Find and copy each line in the material below where the string "dalam" occurs.
Segment Start: Records for the task
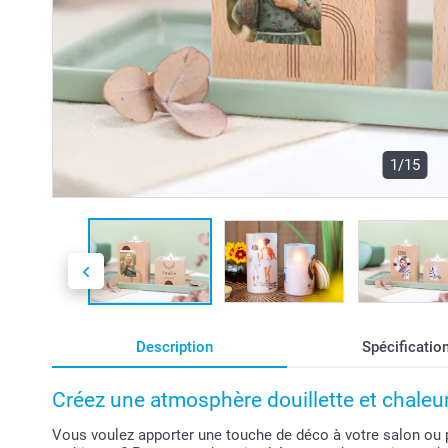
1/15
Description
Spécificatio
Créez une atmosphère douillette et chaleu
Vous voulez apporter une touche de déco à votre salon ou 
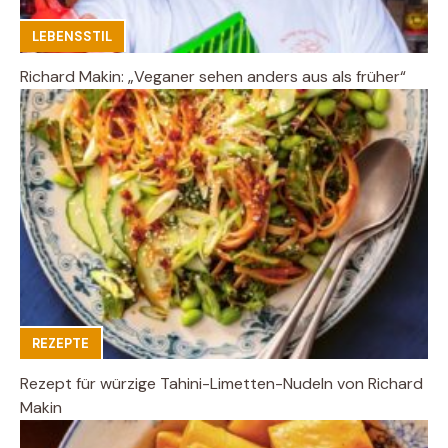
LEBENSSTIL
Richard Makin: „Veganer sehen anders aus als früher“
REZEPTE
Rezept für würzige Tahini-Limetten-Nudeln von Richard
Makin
Segment End: Records for the task
Segment Start: Records for the task
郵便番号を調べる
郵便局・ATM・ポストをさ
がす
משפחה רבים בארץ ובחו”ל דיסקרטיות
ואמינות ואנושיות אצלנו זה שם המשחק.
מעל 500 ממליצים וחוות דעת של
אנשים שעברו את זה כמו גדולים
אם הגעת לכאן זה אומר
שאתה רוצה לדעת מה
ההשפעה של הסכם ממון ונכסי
Segment End: Records for the task
Segment Start: Records for the task
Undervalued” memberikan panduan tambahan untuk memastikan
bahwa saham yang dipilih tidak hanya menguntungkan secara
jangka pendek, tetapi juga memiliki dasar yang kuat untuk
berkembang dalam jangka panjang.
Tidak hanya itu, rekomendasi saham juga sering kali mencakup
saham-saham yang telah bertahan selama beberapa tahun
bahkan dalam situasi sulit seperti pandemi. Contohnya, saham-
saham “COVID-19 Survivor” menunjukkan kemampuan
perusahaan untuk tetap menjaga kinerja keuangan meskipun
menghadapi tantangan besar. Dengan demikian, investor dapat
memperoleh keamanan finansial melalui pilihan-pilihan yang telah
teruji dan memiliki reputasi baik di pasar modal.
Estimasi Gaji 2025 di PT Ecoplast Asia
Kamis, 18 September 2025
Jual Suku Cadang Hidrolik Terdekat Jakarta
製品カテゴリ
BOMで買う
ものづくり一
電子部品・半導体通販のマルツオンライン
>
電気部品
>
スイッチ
Segment End: Records for the task
*Output for this exercise*
berkembang dalam jangka panjang.
bahkan dalam situasi sulit seperti pandemi. Contohnya, saham-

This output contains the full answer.